Полицейский повернул выключатель, стало еще хуже; пламя свечей плясало теперь в ярком искусственном свете. Инспектору было лет тридцать, он имел трехлетнюю дочь, и жена должна была с минуту на минуту родить еще одного ребенка; может быть, в участке его уже ожидала новость, которую сообщили по телефону, а он все еще здесь.
Из двух женщин агрессивнее настроена была консьержка, и, когда полицейский наконец раскрыл покойного, она проскользнула между его ложем и иностранкой.
Не она ли переодевала его в белую сорочку и черные брюки от фрачной пары? Инспектор чуть не взял не ту ногу, а потом удивился, с каким трудом пришлось задирать мертвецу штанину - человек, казавшийся щуплым и хрупким, состоял из одних мускулов.
- У него шрам пониже колена, - объявил он.
- Что я вам говорила?

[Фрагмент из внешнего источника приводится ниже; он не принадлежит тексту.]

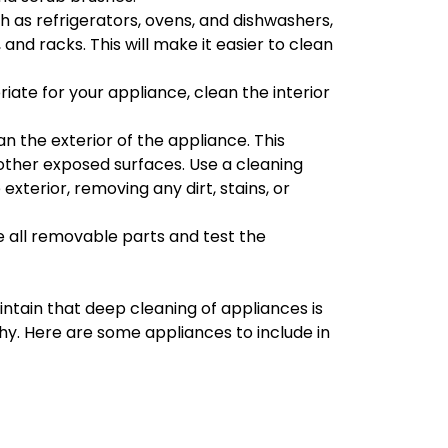
h as refrigerators, ovens, and dishwashers,
and racks. This will make it easier to clean
iate for your appliance, clean the interior
ean the exterior of the appliance. This
 other exposed surfaces. Use a cleaning
xterior, removing any dirt, stains, or
e all removable parts and test the
intain that deep cleaning of appliances is
hy. Here are some appliances to include in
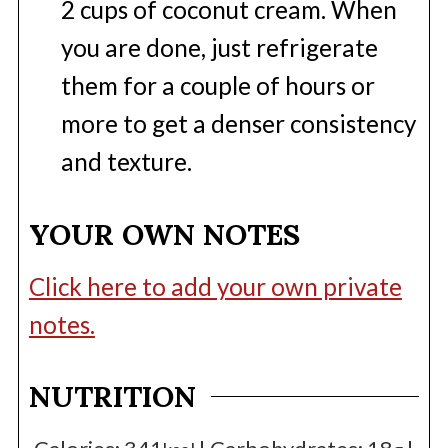
2 cups of coconut cream. When
you are done, just refrigerate
them for a couple of hours or
more to get a denser consistency
and texture.
YOUR OWN NOTES
Click here to add your own private
notes.
NUTRITION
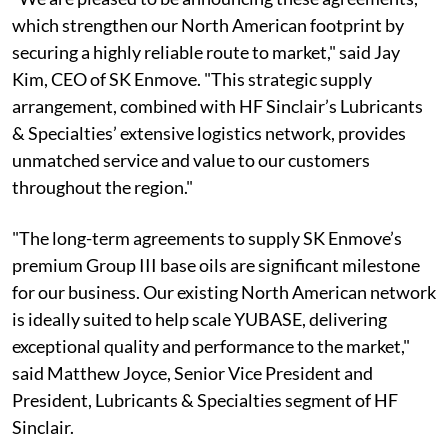
which strengthen our North American footprint by
securing a highly reliable route to market," said Jay
Kim, CEO of SK Enmove. "This strategic supply
arrangement, combined with HF Sinclair’s Lubricants
& Specialties’ extensive logistics network, provides
unmatched service and value to our customers
throughout the region."
"The long-term agreements to supply SK Enmove’s
premium Group III base oils are significant milestone
for our business. Our existing North American network
is ideally suited to help scale YUBASE, delivering
exceptional quality and performance to the market,"
said Matthew Joyce, Senior Vice President and
President, Lubricants & Specialties segment of HF
Sinclair.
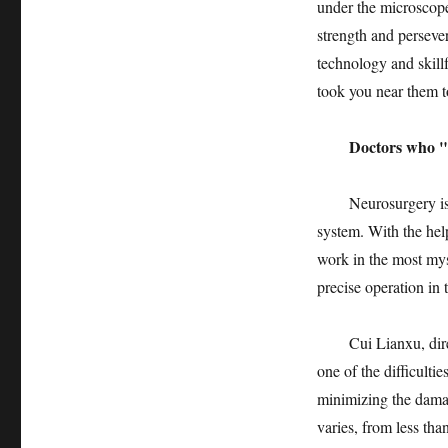
under the microscope
strength and perseve
technology and skill
took you near them t
Doctors who "fly 
Neurosurgery is syn
system. With the hel
work in the most my
precise operation in 
Cui Lianxu, director
one of the difficultie
minimizing the damage
varies, from less tha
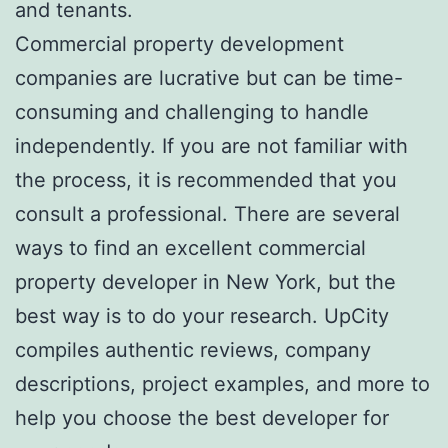
and tenants.
Commercial property development
companies are lucrative but can be time-
consuming and challenging to handle
independently. If you are not familiar with
the process, it is recommended that you
consult a professional. There are several
ways to find an excellent commercial
property developer in New York, but the
best way is to do your research. UpCity
compiles authentic reviews, company
descriptions, project examples, and more to
help you choose the best developer for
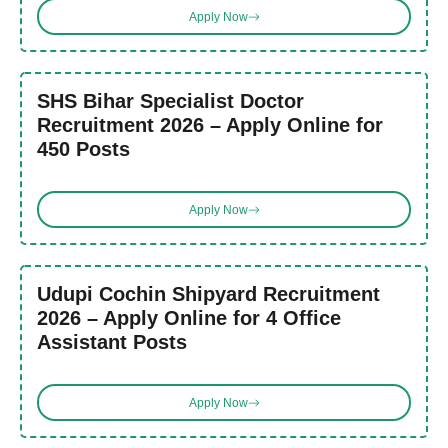
Apply Now
SHS Bihar Specialist Doctor
Recruitment 2026 – Apply Online for
450 Posts
Apply Now
Udupi Cochin Shipyard Recruitment
2026 – Apply Online for 4 Office
Assistant Posts
Apply Now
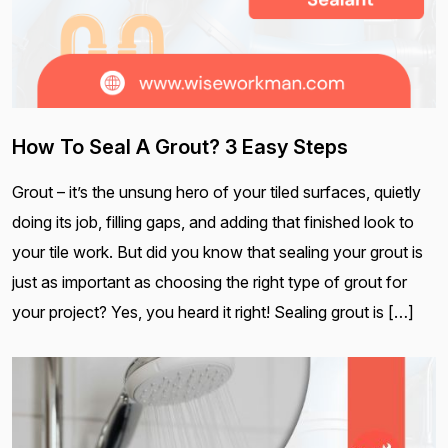
How To Seal A Grout? 3 Easy Steps
Grout – it’s the unsung hero of your tiled surfaces, quietly
doing its job, filling gaps, and adding that finished look to
your tile work. But did you know that sealing your grout is
just as important as choosing the right type of grout for
your project? Yes, you heard it right! Sealing grout is […]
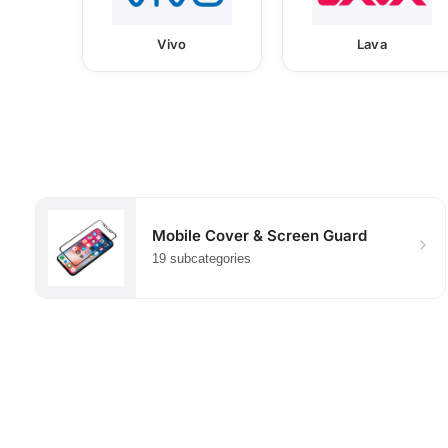
Vivo
Lava
Mobile Cover & Screen Guard
19 subcategories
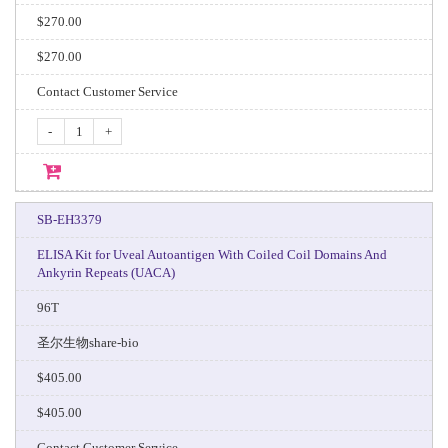
$270.00
$270.00
Contact Customer Service
-
+
SB-EH3379
ELISA Kit for Uveal Autoantigen With Coiled Coil Domains And
Ankyrin Repeats (UACA)
96T
圣尔生物share-bio
$405.00
$405.00
Contact Customer Service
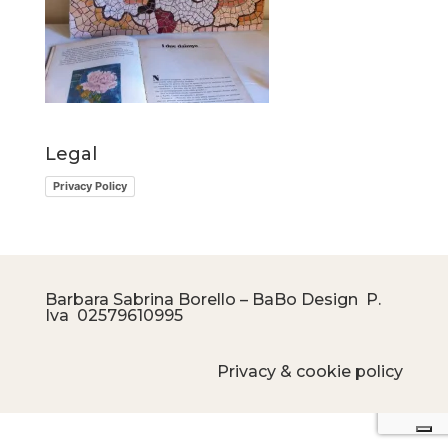
Legal
Privacy Policy
Barbara Sabrina Borello – BaBo Design P.
Iva
02579610995
Privacy & cookie policy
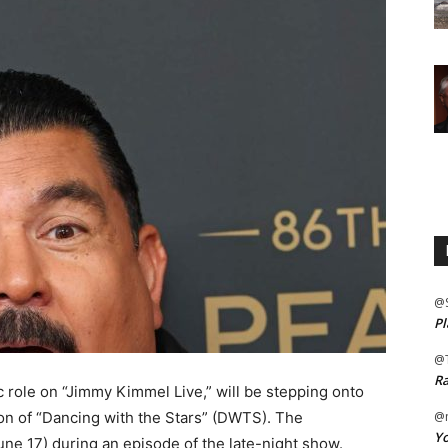
@
Pl
@
Ra
 role on “Jimmy Kimmel Live,” will be stepping onto
on of “Dancing with the Stars” (DWTS). The
@m
Yo
 17) during an episode of the late-night show.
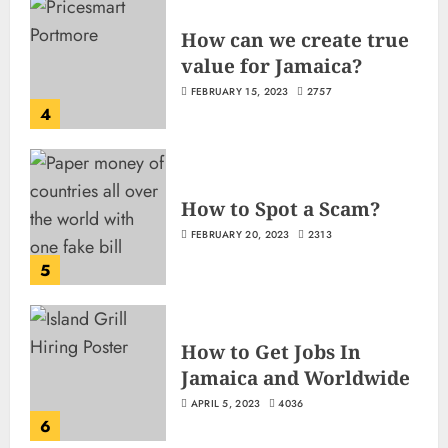
How can we create true
value for Jamaica?
FEBRUARY 15, 2023
2757
4
How to Spot a Scam?
FEBRUARY 20, 2023
2313
5
How to Get Jobs In
Jamaica and Worldwide
APRIL 5, 2023
4036
6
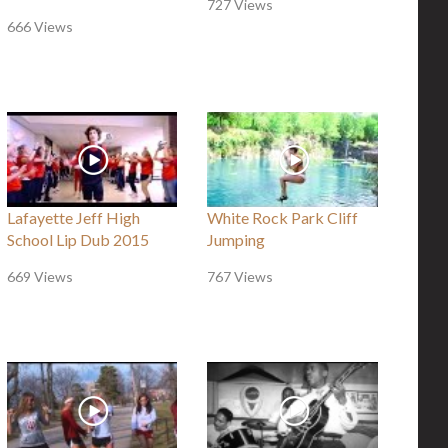
727 Views
666 Views
Lafayette Jeff High
White Rock Park Cliff
School Lip Dub 2015
Jumping
669 Views
767 Views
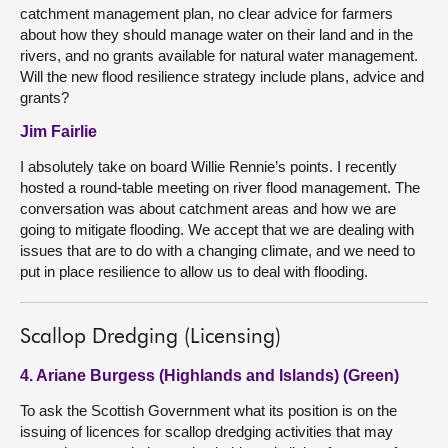
catchment management plan, no clear advice for farmers
about how they should manage water on their land and in the
rivers, and no grants available for natural water management.
Will the new flood resilience strategy include plans, advice and
grants?
Jim Fairlie
I absolutely take on board Willie Rennie’s points. I recently
hosted a round-table meeting on river flood management. The
conversation was about catchment areas and how we are
going to mitigate flooding. We accept that we are dealing with
issues that are to do with a changing climate, and we need to
put in place resilience to allow us to deal with flooding.
Scallop Dredging (Licensing)
4. Ariane Burgess (Highlands and Islands) (Green)
To ask the Scottish Government what its position is on the
issuing of licences for scallop dredging activities that may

В форме звезды!
Это было точное определение. Шрам состоял из нескольких лучей. Консьержка не произнесла ни слова, но, как бы показывая, что ее еще не лишили прав, выключила свет и опустила простыню.
- Здесь должны быть документы, - сказала миссис Марш, направившись к гостиной, тоже погрузившейся во мрак, в котором светились только щели закрытых ставен.
Мадам Жанна побежала за ней, стуча каблуками.
- Ничего нельзя трогать. Все опечатано.
- А кто опечатывал? По какому праву? Это мой муж. Мы не разведены. Значит…
Но консьержка, такая же маленькая и худенькая, как покойный, погасив свечи, встала перед инспектором и этой проходимкой с таким видом, будто ей не терпелось вышвырнуть вон обоих. А на лестничной клетке, поскольку дверь мадам Сардо была полуоткрыта, она сказала как можно громче:
- Во всяком случае, на сей момент, он остается месье Буве, как указано в его документах.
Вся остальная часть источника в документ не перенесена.